CodeNotary Inc., the leading provider of zero trust protection for DevOps, brings digital trust, integrity, and transparency to the de-facto standard for home automation software Home Assistant.
Software supply chain attacks have already affected many of the largest companies in the world. The SolarWinds attack contaminating more than 18,000 customers is just one of many recent such exposures, and more come to light every month, such as the one for the web development language PHP.
Recent incidents have clearly shown that many companies and projects face an exceptional challenge when attempting to secure their software supply chain using traditional and insufficient technologies like digital certificates.
CodeNotary Inc. developed the open-source database immudb as the core technology to provide immutable history and tamper-proof protection of the software development lifecycle. With CodeNotary, it is now for the first time possible for Home Assistant to ensure that only approved code runs on the hundred of thousands homes using their project and to fulfill its mission to put local control and privacy first.
Also Read: Questions CISOs Must Ask to Help Alleviate Supply Chain Attacks
“We were able to implement this solution in record time. CodeNotary’s open-source approach, the easy integration into our DevOps chain and the flexibility when it comes to revocation is a real game-changer. That is how software trust and integrity should look and feel,” said Pascal Vizeli, founder and one of the core developers of Home Assistant.
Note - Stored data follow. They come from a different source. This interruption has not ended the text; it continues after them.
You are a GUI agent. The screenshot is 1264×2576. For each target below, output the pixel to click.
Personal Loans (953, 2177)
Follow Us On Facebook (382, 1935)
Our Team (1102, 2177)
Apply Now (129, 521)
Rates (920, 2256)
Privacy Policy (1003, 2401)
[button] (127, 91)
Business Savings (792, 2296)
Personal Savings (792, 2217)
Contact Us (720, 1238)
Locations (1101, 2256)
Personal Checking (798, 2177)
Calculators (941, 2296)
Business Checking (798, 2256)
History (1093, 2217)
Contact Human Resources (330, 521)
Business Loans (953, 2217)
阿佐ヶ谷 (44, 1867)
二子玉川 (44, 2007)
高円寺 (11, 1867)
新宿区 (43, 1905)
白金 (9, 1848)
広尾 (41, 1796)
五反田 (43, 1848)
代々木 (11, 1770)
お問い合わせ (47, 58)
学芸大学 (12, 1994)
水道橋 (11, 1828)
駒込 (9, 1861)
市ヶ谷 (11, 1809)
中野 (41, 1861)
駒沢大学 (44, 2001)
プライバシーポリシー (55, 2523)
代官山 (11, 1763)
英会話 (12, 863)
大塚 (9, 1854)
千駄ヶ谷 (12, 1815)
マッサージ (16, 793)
Home Assistant is the world’s largest home automation platform controlling over 1,700 different devices and services without storing any data in the cloud. Powered by a worldwide community of developers & DIY enthusiasts, it comprises over 120k members on Reddit and over 70k Discord users. GitHub’s “State of the Octoverse” 2019 listed Home Assistant as the tenth biggest open-source project on its platform with 6,300 contributors.
“Our team at CodeNotary is thrilled to support such a great and wildly popular open-source project as Home Assistant. Our zero trust solution protects the whole software supply chain from code commits to runtime verification, and makes now every Home Assistant deployment verifiable and immediately revocable in case of security updates or malicious code,” said Dennis Zimmer, CTO of CodeNotary Inc.